Wooden weapons are a first in animal kingdom.

Chimps will supplement a diet of fruit and nuts with the occasional bushbaby.Chimps will supplement a diet of fruit and nuts with the occasional bushbaby.M. Hopkin

Chimpanzees can hunt with spears, say researchers who have seen wild chimps in the grasslands of Senegal. The innovative apes fashion weapons from sticks to kill bushbabies.

The discovery was made in chimps living in savannah dotted with trees. This is similar to the habitat in which humans are thought to have evolved, meaning that the chimp's behaviour may shed light on our ancestors' early hunting strategies.

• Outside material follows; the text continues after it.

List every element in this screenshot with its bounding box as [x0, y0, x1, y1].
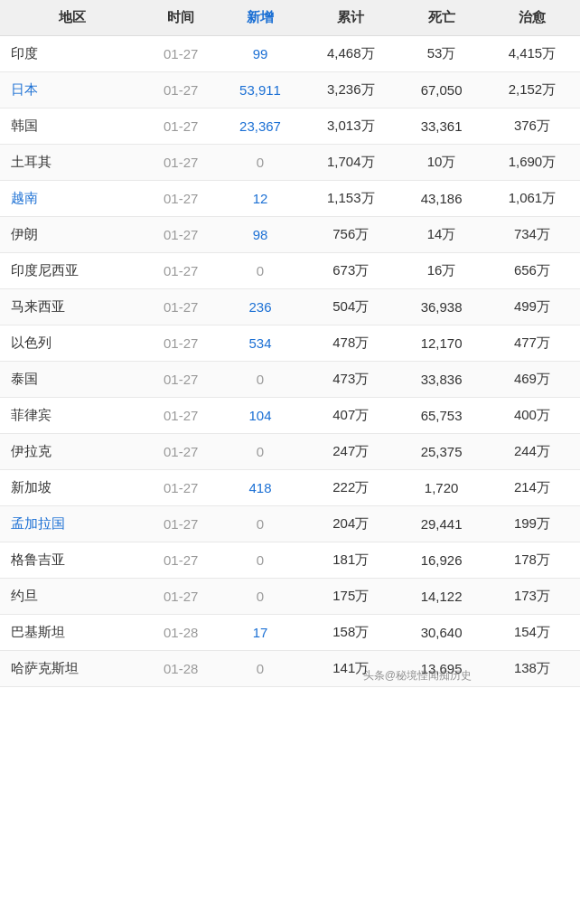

Although chimps are known to use tools to get food — most notably using sticks to 'fish' for termites — the use of weapons to kill prey was thought to be uniquely human.

The spear-fashioning behaviour was seen in a group of chimps (Pan troglodytes) living at Fongoli, Senegal. "I was amazed every time I saw it," says Jill Pruetz of Iowa State University, Ames, who made the discovery with her colleague Paco Bertolani of the University of Cambridge, UK.

Armed apes

The chimps made the tools after finding a bushbaby, a small, nocturnal mammal weighing around 200 grams, asleep in a tree hollow. By tearing off branches and stripping them of bark, and then biting the ends into a point, they made a spear to poke into the crevice.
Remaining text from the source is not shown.